This page is dedicated to any walks that I’ve done, or attempted, that are commonly undertaken as challenge walks, whether I’ve actually done them for charity or for fun.  I’ve given these their own page, simply to make it easier to find the posts, which in many cases are multiple.

I have a bit of a confused attitude to these challenges, and it’s probably fair to say that the chances of me doing many are slim.  But some words of explanation are probably needed…

First, I have to state right here and now that my getting into walking was almost entirely due to a charity challenge, and if the opportunity hadn’t come up then there’s a good chance that this blog wouldn’t exist.  So for me there has been one huge benefit to undertaking one of the UK’s most notorious charity challenges, and I don’t regret doing it at all.  It is entirely due to the 3 Peaks that I have returned to the Lake District on 13 separate occasions since, and I hope that when you read the story of the challenge, it will be clear why.

Of course, there is the obvious argument that the environmental and logistical problems caused by large groups doing these challenges outweigh the perceived charity benefits.  I have some sympathy with this, particularly as many of the agencies who have to deal with the after effects are themselves funded as charities (mountain rescue and path preservation being two examples).  So in a very simplistic sense, the big charity challenges arguably cause no net benefit.

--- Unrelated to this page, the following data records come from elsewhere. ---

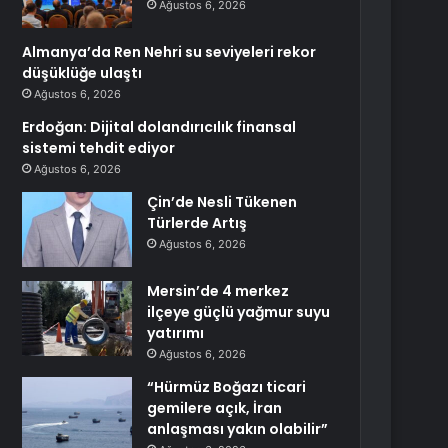
Ağustos 6, 2026
Almanya’da Ren Nehri su seviyeleri rekor
düşüklüğe ulaştı
Ağustos 6, 2026
Erdoğan: Dijital dolandırıcılık finansal
sistemi tehdit ediyor
Ağustos 6, 2026
Çin’de Nesli Tükenen
Türlerde Artış
Ağustos 6, 2026
Mersin’de 4 merkez
ilçeye güçlü yağmur suyu
yatırımı
Ağustos 6, 2026
“Hürmüz Boğazı ticari
gemilere açık, İran
anlaşması yakın olabilir”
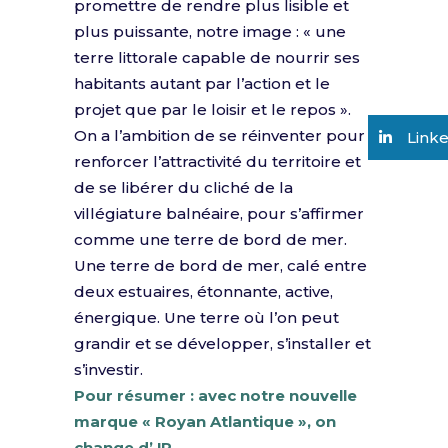
promettre de rendre plus lisible et
plus puissante, notre image : « une
terre littorale capable de nourrir ses
habitants autant par l’action et le
projet que par le loisir et le repos ».
On a l’ambition de se réinventer pour
Link
renforcer l’attractivité du territoire et
de se libérer du cliché de la
villégiature balnéaire, pour s’affirmer
comme une terre de bord de mer.
Une terre de bord de mer, calé entre
deux estuaires, étonnante, active,
énergique. Une terre où l’on peut
grandir et se développer, s’installer et
s’investir.
Pour résumer : avec notre nouvelle
marque « Royan Atlantique »,
on
change d’ !R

I found also, when I did the 3 Peaks, that there is so much emphasis on hitting the targets, that there is no time to enjoy the scenery or even the walk, and the whole reason for doing it in the mountains is therefore, lost.  If it was just supposed to be a physical challenge, then it would be possible to create something that was just as physically demanding without having to place such a burden on sensitive areas of the landscape.  I realised this on the long, painful descent from Scafell Pike that day back in July 2005 when I had time, due to our slow pace helping an injured team member down, to take in something of the landscape that we were passing by and ignoring through the blinkered focus on that one summit.  Physically, I wanted off the mountain right there and then, but inside I knew I had to come back, and more importantly…why.  My motivation to complete the challenge itself waned from that point, and I pulled out.  But the fact that I walked partway up Snowdon for “fun” nevertheless and enjoyed it immensely probably also helps illustrate my change of view.

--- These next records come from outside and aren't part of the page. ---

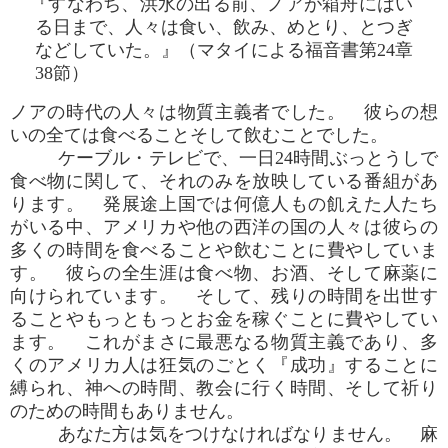
『すなわち、洪水の出る前、ノアが箱舟にはい
る日まで、人々は食い、飲み、めとり、とつぎ
などしていた。』（マタイによる福音書第24章
38節）
ノアの時代の人々は物質主義者でした。 彼らの想
いの全ては食べることそして飲むことでした。
ケーブル・テレビで、一日24時間ぶっとうしで
食べ物に関して、それのみを放映している番組があ
ります。 発展途上国では何億人もの飢えた人たち
がいる中、アメリカや他の西洋の国の人々は彼らの
多くの時間を食べることや飲むことに費やしていま
す。 彼らの全生涯は食べ物、お酒、そして麻薬に
向けられています。 そして、残りの時間を出世す
ることやもっともっとお金を稼ぐことに費やしてい
ます。 これがまさに最悪なる物質主義であり、多
くのアメリカ人は狂気のごとく『成功』することに
縛られ、神への時間、教会に行く時間、そして祈り
のための時間もありません。
あなた方は気をつけなければなりません。 麻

Because of my experience, I find myself now looking at charity walking challenges in a very selfish way.  I’ll do one if I consider it an efficient way of having an experience I might not otherwise get.  I was quite tempted by the “Egyptian 3 Peaks” earlier this year, which would have enabled me to climb my first mountain on a different continent.  But this aside, I would far rather do a walk that I want to do and then decide to raise a bit of money for charity on the side, than go on a big organised charity walk.

Right, that’s the charity bit disposed of, what about the challenge ?  Well, of course I have no problem with someone wanting to challenge their self, but I’m a relatively slow walker and for me such challenges are going to be a bit heavy on the physical challenge side and a bit light on the enjoyment side.  So I look to do challenges in a way that maximises the quality of the experience rather than the speed.  For that reason, when I did the Welsh 3000ers, I did each of the 3 ranges on a separate day, rather than trying the strict 24 hour challenge.  And recently I’ve looked at things like the Paddy Buckley Round, not as challenges per se, but as the basis of a high quality multi-day long distance mountain walking experience.  And that’s the way I like it.

So the challenges described here are a mix of walks actually undertaken as challenges, and walks that are simply based on the challenge routes.  They are:

1.  UK Three Peaks (2005) – the challenge which, for all its notoriety, is nevertheless responsible for my love of the mountains.  No apology.

2. Welsh 3000ers (2007) – more of a holiday than a challenge, really.  But a knackering one.